This morning, Me Too and I headed out for a bit of lunch and a couple of haircuts, typical mother-daughter stuff.
Now we are toe-ing the line along the Walk of Shame from the salon to the drug store.
Parenting FAIL entry #6256323: head lice.
The ladies at the salon were perfectly nice. Kids get it often, they said. We’ve seen sooo many cases lately. But, oooohhh there, well now, it isn’t just the child….(Insert quick recovery here) but we see it all the time! No problem! Let me disinfect this comb and come back with the shampoo that has a skull and crossbones on it.Aside in a low voice: Cancel my other afternoon clients, will you?
I had noticed that Me Too seemed to have a little dandruff. I figured it was probably dry scalp because the air has turned so dry, and I was probably washing her hair too much. That’s what I get for figuring, I suppose.
I purchased the necessary scary looking “shampoo” aka poison. The sales clerk wrapped in a paper bag. That was a nice touch. I was still kind of in shock and not really embarrassed until then, but when she put the goods in the Bag o’Shame used for pregnancy tests and feminine products I suddenly realized what we were up against.
I have to tell this to the preschool. I have to ask the nurse at my son’s school to check his head and then inform his teacher, too. Oh, this will be fun, filling all those expectations that foreigners are dirty. Groovy.
I guess I’ve matured a bit, since I’m just focusing on what needs to be done and not really beating myself over it.
I suspect someone else will do that for me, anyway.
I sent a preemptive message to HRH, since I’m pretty sure I know how he is going to react to this. His answer was predictable enough, “What does this mean for me? You don’t wash the sheets often enough!!”
Where to start? I’d like to go with: 1) This is not about YOU. 2) We are dealing with lice, not bedbugs. Neither of which will are caused by not washing sheets often enough.
I suppose I will have to find some other strategy, though. Like perhaps suggesting he sleep in a non-imaginary lice infested environment while I kill these critters.
But, yes, I am washing sheets now as I type.
Fortunately, Me Too does not understand any of this. I imagine she won’t enjoy the nit comb, but that’s probably about it. The ladies cut her hair and braided it for her and cooed over her as usual. Which in retrospect may not have been a great idea….
So now since we are officially members of the dirty underclass, I’m wondering if there will be any perks involved. I expect to receive a few sweat stained wife beaters (sleeveless undershirts) in the mail promptly, along with some daisy dukes so short the pockets hang out the bottom. These will no doubt look excellent with my cellulite.
Now if you’ll excuse me, I need to go practice yelling, “Stellllaaaaa!!!” at the bottom of the stairs. While I scratch my head and pick my nose, of course.

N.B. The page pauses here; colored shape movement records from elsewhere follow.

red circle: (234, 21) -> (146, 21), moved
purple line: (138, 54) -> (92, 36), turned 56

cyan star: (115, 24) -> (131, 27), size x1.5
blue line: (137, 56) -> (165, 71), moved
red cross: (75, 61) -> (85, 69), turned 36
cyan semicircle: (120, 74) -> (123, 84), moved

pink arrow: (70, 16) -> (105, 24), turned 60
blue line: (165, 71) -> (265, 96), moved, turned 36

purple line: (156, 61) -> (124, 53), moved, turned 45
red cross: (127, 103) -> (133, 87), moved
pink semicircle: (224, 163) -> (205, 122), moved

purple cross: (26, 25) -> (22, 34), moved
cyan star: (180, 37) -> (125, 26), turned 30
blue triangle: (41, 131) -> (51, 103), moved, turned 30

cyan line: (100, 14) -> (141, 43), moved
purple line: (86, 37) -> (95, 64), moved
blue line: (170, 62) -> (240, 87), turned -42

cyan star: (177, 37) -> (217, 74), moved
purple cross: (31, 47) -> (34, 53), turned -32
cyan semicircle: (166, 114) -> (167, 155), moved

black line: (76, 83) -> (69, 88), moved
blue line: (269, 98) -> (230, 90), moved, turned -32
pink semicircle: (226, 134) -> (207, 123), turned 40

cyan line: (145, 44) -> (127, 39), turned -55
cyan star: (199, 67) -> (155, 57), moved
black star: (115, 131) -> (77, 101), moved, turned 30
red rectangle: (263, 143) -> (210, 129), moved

So it turns out Me First is infested as well. Super.
I e-mailed HRH and his reaction was, “Whatever you do make sure you don’t tell him!”
Of course I’ve already told him. It makes absolutely no sense not to. I will need his cooperation. I’ve already buzzed off his hair, and there will be special shampoo, separate towels, and nit combs in the immediate future. Plus I’ll be washing his pajamas and pillow case every day, and he is off 給食当番, lunch duty, until he is free of nasty bug larvae. Apparently just doing it without the hat is not an option.
Screwed up country. But anyway
The point is the boy is gonna notice. And I am not going to lie to him, especially when there is no hidden incentive to me. (I’m winking at you, Santa Claus.)
This reminds me of how, until recently, it was very common for families to decide not to tell someone when they were terminally ill. I can’t begin to fathom why this would be ethically okay, but I guess it’s just a hop, skip, and a jump from “Nah, son. You don’t have lice.”
Let me go on record here: I would like to know about both terminal illness and lice. Oh, wait, I’ve already done that second thing.
Interesting aside: I went to MIL’s to borrow her clippers. Of course I had to tell her why I needed them. Her response?
“Oh, well, it can’t be helped. Your husband travels out of the country a lot and you know how dirty foreigners are.”
Insert crunching sound as I bit my tongue here.
Thank GOD I have a Corona cooling in the fridge.